Ajudo minha mãe a pôr a mesa e pouco tempo depois meu pai chega com vovó Edite. Ela está usando um dos seus vestidos de bolinhas esvoaçantes e óculos escuros: tenho certeza de que puxei meu lado artístico dela, que é a única pessoa que sempre pareceu verdadeiramente interessada nos meus desenhos. Além, é claro da estranheza. Elay e eu acreditamos que ela não é humana, mas ainda não temos uma classificação consolidada. Fada? Feiticeira? Anjo? Não  sabemos ao certo, mas temos provas o suficiente para saber com certeza que ela é especial.
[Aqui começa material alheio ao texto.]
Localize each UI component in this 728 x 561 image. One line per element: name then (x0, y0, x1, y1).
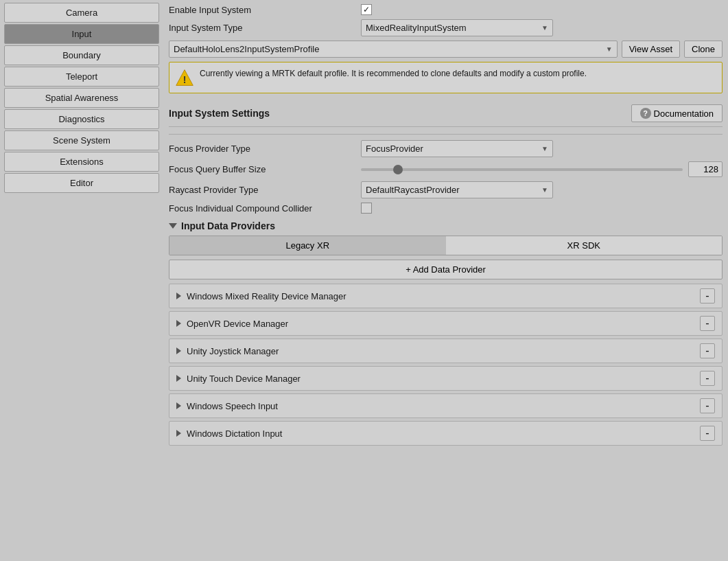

Já meu pai ao seu lado é como uma pedra. Não expressa nenhuma emoção além de mal humor. Sua aura é escura e rabiscada, como se um artista irritado tivesse agredido o papel com carvão. Em contraste está vovó, que tem uma aura de flores coloridas, tão iluminada quanto o sol.

Cat corre abraçá-la e eu sigo sem a menor vergonha em parecer idiota. Quando se trata de vovó, aparências não importam.

― Conte a história do unicórnio! Conte a história do unicórnio! ― minha irmã grita, serpenteando vovó aos pulos.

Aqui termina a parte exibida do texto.